* [HOW TO COMPLETE THIS TASK] Below are some records. Retype exactly the lines from the one containing "narativima, te više" through the one containing "ablakos terekben.", both included, skipping every picture.

Page-level text extractions
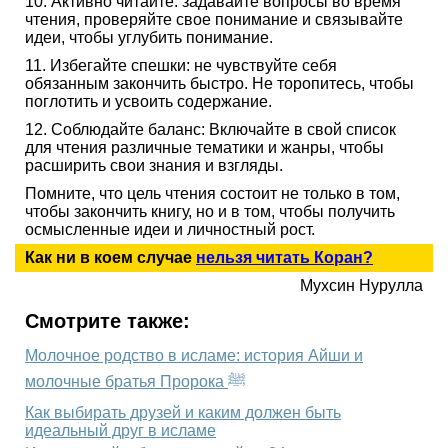
10. Активно читайте: задавайте вопросы во время
чтения, проверяйте свое понимание и связывайте
идеи, чтобы углубить понимание.
11. Избегайте спешки: не чувствуйте себя
обязанным закончить быстро. Не торопитесь, чтобы
поглотить и усвоить содержание.
12. Соблюдайте баланс: Включайте в свой список
для чтения различные тематики и жанры, чтобы
расширить свои знания и взгляды.
Помните, что цель чтения состоит не только в том,
чтобы закончить книгу, но и в том, чтобы получить
осмысленные идеи и личностный рост.
Как ни в коем случае
нельзя читать Коран?
Мухсин Нурулла
Смотрите также:
Молочное родство в исламе: история Айши и
молочные братья Пророка ﷺ
Как выбирать друзей и каким должен быть
идеальный друг в исламе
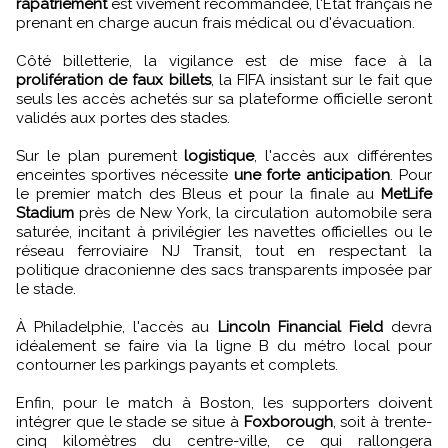
rapatriement
est vivement recommandée, l'État français ne
prenant en charge aucun frais médical ou d'évacuation.
Côté billetterie, la vigilance est de mise face à la
prolifération de faux billets
, la FIFA insistant sur le fait que
seuls les accès achetés sur sa plateforme officielle seront
validés aux portes des stades.
Sur le plan purement
logistique
, l'accès aux différentes
enceintes sportives nécessite
une forte anticipation
. Pour
le premier match des Bleus et pour la finale au
MetLife
Stadium
près de New York, la circulation automobile sera
saturée, incitant à privilégier les navettes officielles ou le
réseau ferroviaire NJ Transit, tout en respectant la
politique draconienne des sacs transparents imposée par
le stade.
À Philadelphie, l'accès au
Lincoln Financial Field
devra
idéalement se faire via la ligne B du métro local pour
contourner les parkings payants et complets.
Enfin, pour le match à Boston, les supporters doivent
intégrer que le stade se situe à
Foxborough
, soit à trente-
cinq kilomètres du centre-ville, ce qui rallongera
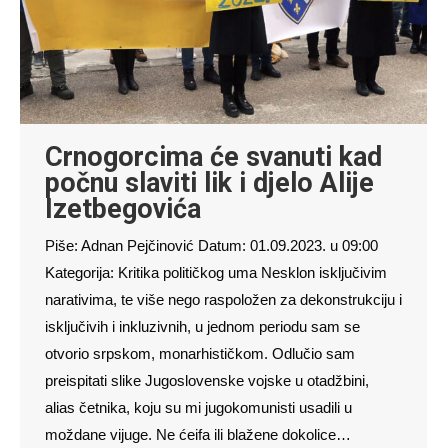
Crnogorcima će svanuti kad
počnu slaviti lik i djelo Alije
Izetbegovića
Piše: Adnan Pejčinović Datum: 01.09.2023. u 09:00
Kategorija: Kritika političkog uma Nesklon isključivim
narativima, te više nego raspoložen za dekonstrukciju i
isključivih i inkluzivnih, u jednom periodu sam se
otvorio srpskom, monarhističkom. Odlučio sam
preispitati slike Jugoslovenske vojske u otadžbini,
alias četnika, koju su mi jugokomunisti usadili u
moždane vijuge. Ne ćeifa ili blažene dokolice…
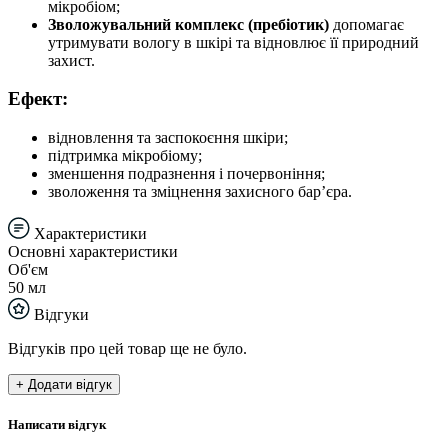
мікробіом;
Зволожувальний комплекс (пребіотик)
допомагає
утримувати вологу в шкірі та відновлює її природний
захист.
Ефект:
відновлення та заспокоєння шкіри;
підтримка мікробіому;
зменшення подразнення і почервоніння;
зволоження та зміцнення захисного бар’єра.
Характеристики
Основні характеристики
Об'єм
50 мл
Відгуки
Відгуків про цей товар ще не було.
+ Додати відгук
Написати відгук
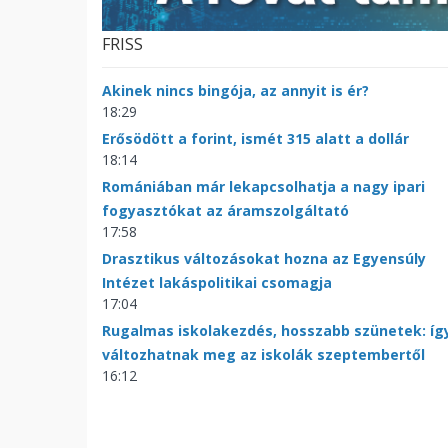
FRISS
Akinek nincs bingója, az annyit is ér?
18:29
Erősödött a forint, ismét 315 alatt a dollár
18:14
Romániában már lekapcsolhatja a nagy ipari
fogyasztókat az áramszolgáltató
17:58
Drasztikus változásokat hozna az Egyensúly
Intézet lakáspolitikai csomagja
17:04
Rugalmas iskolakezdés, hosszabb szünetek: íg
változhatnak meg az iskolák szeptembertől
16:12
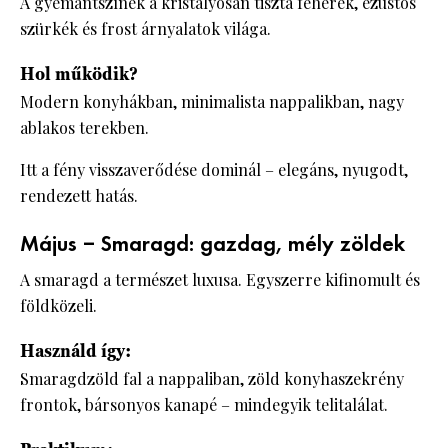
A gyémántszínek a kristályosan tiszta fehérek, ezüstös
szürkék és frost árnyalatok világa.
Hol működik?
Modern konyhákban, minimalista nappalikban, nagy
ablakos terekben.
Itt a fény visszaverődése dominál – elegáns, nyugodt,
rendezett hatás.
Május – Smaragd: gazdag, mély zöldek
A smaragd a természet luxusa. Egyszerre kifinomult és
földközeli.
Használd így:
Smaragdzöld fal a nappaliban, zöld konyhaszekrény
frontok, bársonyos kanapé – mindegyik telitalálat.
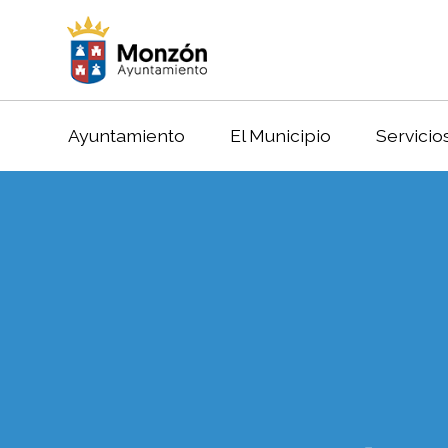
Ayuntamiento
El Municipio
Servicio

* [OUTPUT FOR THIS EXERCISE]
narativima, te više nego raspoložen za dekonstrukciju i
isključivih i inkluzivnih, u jednom periodu sam se
otvorio srpskom, monarhističkom. Odlučio sam
preispitati slike Jugoslovenske vojske u otadžbini,
alias četnika, koju su mi jugokomunisti usadili u
moždane vijuge. Ne ćeifa ili blažene dokolice…
мікробіом;
Зволожувальний комплекс (пребіотик)
допомагає
утримувати вологу в шкірі та відновлює її природний
захист.
Ефект:
відновлення та заспокоєння шкіри;
підтримка мікробіому;
зменшення подразнення і почервоніння;
зволоження та зміцнення захисного бар’єра.
Характеристики
Основні характеристики
Об'єм
50 мл
Відгуки
Відгуків про цей товар ще не було.
+ Додати відгук
Написати відгук
FRISS
Akinek nincs bingója, az annyit is ér?
18:29
Erősödött a forint, ismét 315 alatt a dollár
18:14
Romániában már lekapcsolhatja a nagy ipari
fogyasztókat az áramszolgáltató
17:58
Drasztikus változásokat hozna az Egyensúly
Intézet lakáspolitikai csomagja
17:04
Rugalmas iskolakezdés, hosszabb szünetek: íg
változhatnak meg az iskolák szeptembertől
16:12
A gyémántszínek a kristályosan tiszta fehérek, ezüstös
szürkék és frost árnyalatok világa.
Hol működik?
Modern konyhákban, minimalista nappalikban, nagy
ablakos terekben.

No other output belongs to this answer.